Aspesi, after talking to a network of more than 25 prominent scientists and activists, had come to believe the tide was about to turn against the industry that Elsevier led. More and more research libraries, which purchase journals for universities, were claiming that their budgets were exhausted by decades of price increases, and were threatening to cancel their multi-million-pound subscription packages unless Elsevier dropped its prices. State organisations such as the American NIH and the German Research Foundation (DFG) had recently committed to making their research available through free online journals, and Aspesi believed that governments might step in and ensure that all publicly funded research would be available for free, to anyone. Elsevier and its competitors would be caught in a perfect storm, with their customers revolting from below, and government regulation looming above.
In March 2011, Aspesi published a report recommending that his clients sell Elsevier stock. A few months later, in a conference call between Elsevier management and investment firms, he pressed the CEO of Elsevier, Erik Engstrom, about the deteriorating relationship with the libraries. He asked what was wrong with the business if “your customers are so desperate”. Engstrom dodged the question. Over the next two weeks, Elsevier stock tumbled by more than 20%, losing £1bn in value. The problems Aspesi saw were deep and structural, and he believed they would play out over the next half-decade – but things already seemed to be moving in the direction he had predicted.
Over the next year, however, most libraries backed down and committed to Elsevier’s contracts, and governments largely failed to push an alternative model for disseminating research. In 2012 and 2013, Elsevier posted profit margins of more than 40%. The following year, Aspesi reversed his recommendation to sell. “He listened to us too closely, and he got a bit burned,” David Prosser, the head of Research Libraries UK, and a prominent voice for reforming the publishing industry, told me recently. Elsevier was here to stay.
Aspesi was not the first person to incorrectly predict the end of the scientific publishing boom, and he is unlikely to be the last. It is hard to believe that what is essentially a for-profit oligopoly functioning within an otherwise heavily regulated, government-funded enterprise can avoid extinction in the long run. But publishing has been deeply enmeshed in the science profession for decades. Today, every scientist knows that their career depends on being published, and professional success is especially determined by getting work into the most prestigious journals. The long, slow, nearly directionless work pursued by some of the most influential scientists of the 20th century is no longer a viable career option. Under today’s system, the father of genetic sequencing, Fred Sanger, who published very little in the two decades between his 1958 and 1980 Nobel prizes, may well have found himself out of a job.
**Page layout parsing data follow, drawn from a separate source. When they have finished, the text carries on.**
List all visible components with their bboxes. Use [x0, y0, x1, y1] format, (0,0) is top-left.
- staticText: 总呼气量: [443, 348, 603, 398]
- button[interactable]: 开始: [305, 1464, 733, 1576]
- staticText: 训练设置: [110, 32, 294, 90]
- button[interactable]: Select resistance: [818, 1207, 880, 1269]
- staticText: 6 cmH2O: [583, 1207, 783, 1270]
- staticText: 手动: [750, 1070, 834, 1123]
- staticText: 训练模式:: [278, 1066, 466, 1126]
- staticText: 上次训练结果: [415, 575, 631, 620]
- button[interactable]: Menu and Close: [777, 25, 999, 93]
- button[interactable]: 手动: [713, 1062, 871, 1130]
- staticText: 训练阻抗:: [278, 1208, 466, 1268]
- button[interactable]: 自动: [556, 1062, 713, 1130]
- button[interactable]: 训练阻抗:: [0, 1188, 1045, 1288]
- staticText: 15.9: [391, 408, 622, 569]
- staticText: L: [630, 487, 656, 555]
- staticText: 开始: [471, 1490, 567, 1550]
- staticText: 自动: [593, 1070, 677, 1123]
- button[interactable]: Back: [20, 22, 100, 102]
Even scientists who are fighting for reform are often not aware of the roots of the system: how, in the boom years after the second world war, entrepreneurs built fortunes by taking publishing out of the hands of scientists and expanding the business on a previously unimaginable scale. And no one was more transformative and ingenious than Robert Maxwell, who turned scientific journals into a spectacular money-making machine that bankrolled his rise in British society. Maxwell would go on to become an MP, a press baron who challenged Rupert Murdoch, and one of the most notorious figures in British life. But his true importance was far larger than most of us realise. Improbable as it might sound, few people in the last century have done more to shape the way science is conducted today than Maxwell.